Applying to university or college next year? Read these top dos and dont's by Cathy Gilbert, Director of Customer Strategy at UCAS.
Do – research your university and degree course choices carefully before applying. For me, that should include going to open days as well as looking at the online information. You’ll spend three or four years studying in higher education, so you should be really passionate about the course content and your chosen place of study.
Do – remember the UCAS application deadlines. The first date on the horizon this year is the 15 October deadline for applying to Oxford and Cambridge, and for courses anywhere in medicine, dentistry, veterinary medicine and veterinary science. The key deadline for most other courses is 15 January next year. You’ll have to send your application to us by this time to be certain of consideration.

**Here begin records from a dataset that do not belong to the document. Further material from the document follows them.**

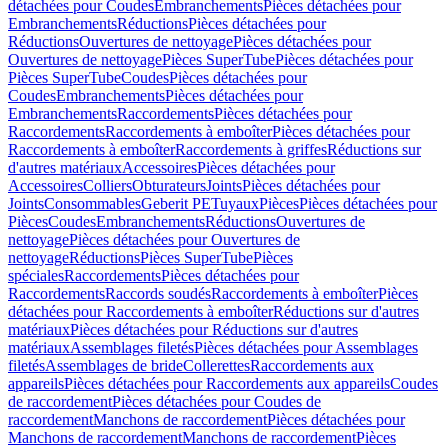
détachées pour Coudes
Embranchements
Pièces détachées pour
Embranchements
Réductions
Pièces détachées pour
Réductions
Ouvertures de nettoyage
Pièces détachées pour
Ouvertures de nettoyage
Pièces SuperTube
Pièces détachées pour
Pièces SuperTube
Coudes
Pièces détachées pour
Coudes
Embranchements
Pièces détachées pour
Embranchements
Raccordements
Pièces détachées pour
Raccordements
Raccordements à emboîter
Pièces détachées pour
Raccordements à emboîter
Raccordements à griffes
Réductions sur
d'autres matériaux
Accessoires
Pièces détachées pour
Accessoires
Colliers
Obturateurs
Joints
Pièces détachées pour
Joints
Consommables
Geberit PE
Tuyaux
Pièces
Pièces détachées pour
Pièces
Coudes
Embranchements
Réductions
Ouvertures de
nettoyage
Pièces détachées pour Ouvertures de
nettoyage
Réductions
Pièces SuperTube
Pièces
spéciales
Raccordements
Pièces détachées pour
Raccordements
Raccords soudés
Raccordements à emboîter
Pièces
détachées pour Raccordements à emboîter
Réductions sur d'autres
matériaux
Pièces détachées pour Réductions sur d'autres
matériaux
Assemblages filetés
Pièces détachées pour Assemblages
filetés
Assemblages de bride
Collerettes
Raccordements aux
appareils
Pièces détachées pour Raccordements aux appareils
Coudes
de raccordement
Pièces détachées pour Coudes de
raccordement
Manchons de raccordement
Pièces détachées pour
Manchons de raccordement
Manchons de raccordement
Pièces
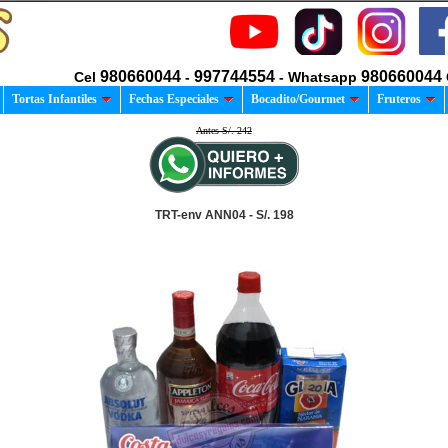
980660044
997744554
980660044
Cel
-
- Whatsapp
Tortas Infantiles
Fechas Especiales
Bocadito/Gourmet
Fruteros
Antes S/. 242
TRT-env ANN04 - S/. 198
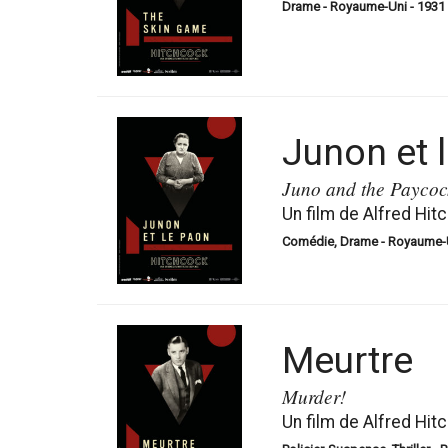
Drame - Royaume-Uni - 1931 -
Junon et 
Juno and the Paycoc
Un film de Alfred Hit
Comédie, Drame - Royaume-Un
Meurtre
Murder!
Un film de Alfred Hit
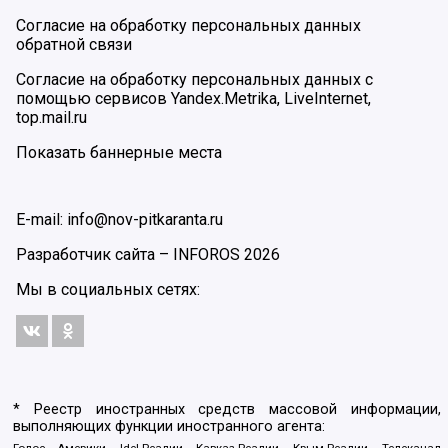
Согласие на обработку персональных данных
обратной связи
Согласие на обработку персональных данных с
помощью сервисов Yandex.Metrika, LiveInternet,
top.mail.ru
Показать баннерные места
E-mail: info@nov-pitkaranta.ru
Разработчик сайта –
INFOROS
2026
Мы в социальных сетях:
* Реестр иностранных средств массовой информации,
выполняющих функции иностранного агента:
Голос Америки, Idel.Реалии, Кавказ.Реалии, Крым.Реалии, Телеканал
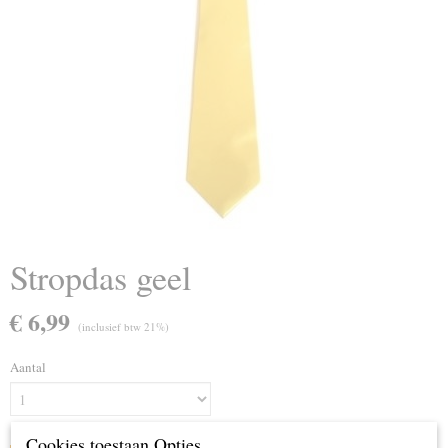
Stropdas geel
€ 6,99
(inclusief btw 21%)
Aantal
Cookies toestaan Opties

Do – make the most of the help available from UCAS on ucas.com. Working through our Six steps to applying will make the process much easier. You can also watch videos on UCAStv featuring students who have already started and been through big events like Freshers’ Week. If you have a burning question at any stage of the process why not ask our team of experts on Twitter (@ucas_online) and Facebook (/ucasonline)? You’ll get a clear answer back very quickly.

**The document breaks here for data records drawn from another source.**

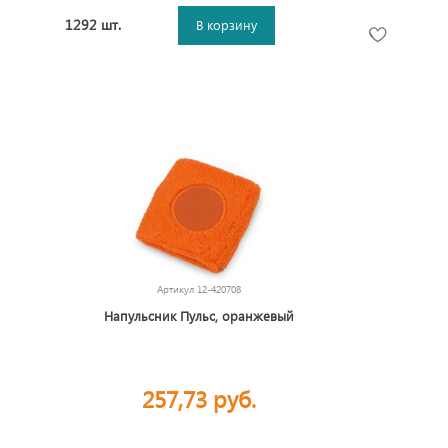
1292 шт.
В корзину
Артикул
12-420708
Напульсник Пульс, оранжевый
257,73 руб.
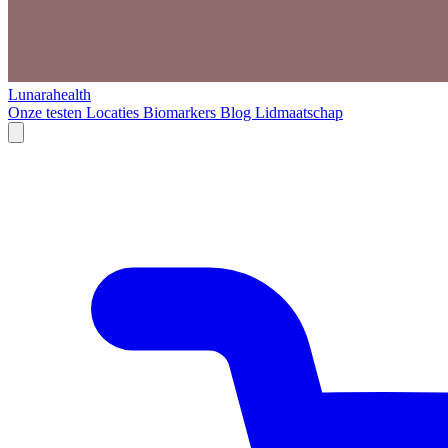
Lunarahealth
Onze testen
Locaties
Biomarkers
Blog
Lidmaatschap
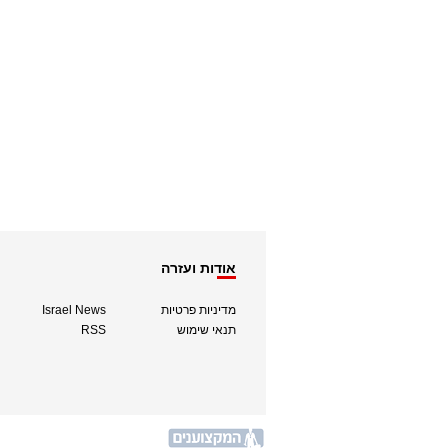
אודות ועזרה
מדיניות פרטיות
Israel News
תנאי שימוש
RSS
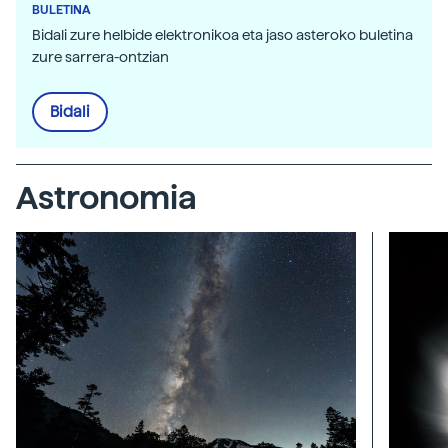
BULETINA
Bidali zure helbide elektronikoa eta jaso asteroko buletina
zure sarrera-ontzian
Bidali
Astronomia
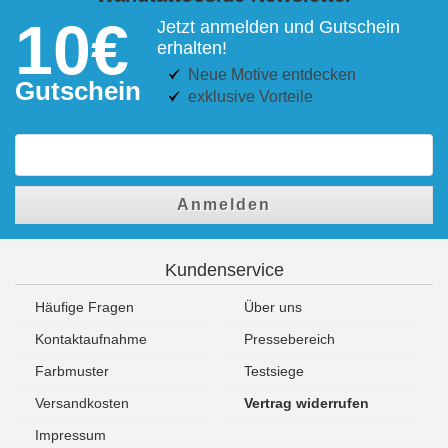
10€
Jetzt anmelden und Gutschein
erhalten!
Neue Motive entdecken
Gutschein
exklusive Vorteile
Anmelden
Kundenservice
Häufige Fragen
Über uns
Kontaktaufnahme
Pressebereich
Farbmuster
Testsiege
Versandkosten
Vertrag widerrufen
Impressum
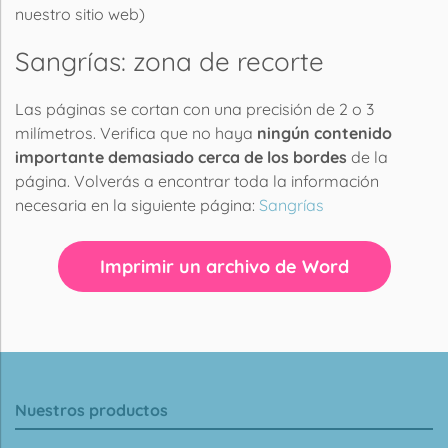
nuestro sitio web)
Sangrías: zona de recorte
Las páginas se cortan con una precisión de 2 o 3
milímetros. Verifica que no haya
ningún contenido
importante demasiado cerca de los bordes
de la
página. Volverás a encontrar toda la información
necesaria en la siguiente página:
Sangrías
Imprimir un archivo de Word
Nuestros productos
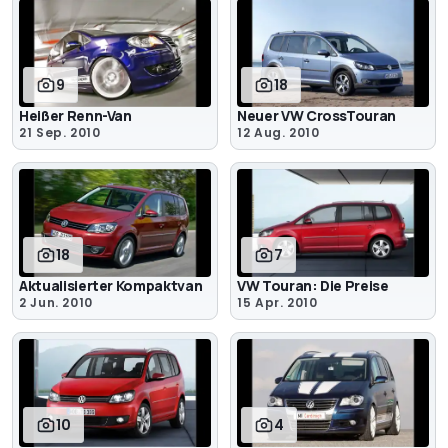
9
18
Heißer Renn-Van
Neuer VW CrossTouran
21 Sep. 2010
12 Aug. 2010
18
7
Aktualisierter Kompaktvan
VW Touran: Die Preise
2 Jun. 2010
15 Apr. 2010
10
4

Don’t – forget that some universities and colleges will ask you to sit an admissions test in addition to the standard qualifications. The Admissions tests section of the UCAS website will help you understand some of these and the UCAS bookstore has guides dedicated to many of them.
Don’t – be tempted to submit a copied personal statement or one downloaded from a website. Thankfully, only one percent of applicants did this last year. UCAS is quite clear that personal statements should be an applicant’s own work, although we do advise that parents and teachers check them over. Our computer system has tens of thousands of personal statements on file and similarities will be flagged up to the universities.
Don’t – panic about tuition fees. There is a wealth of information out there to help you understand the costs of higher education – and remember you won’t have to pay anything upfront. You can visit the student finance section of the UCAS website to find out more, or visit Moneysavingexpert’s Students section.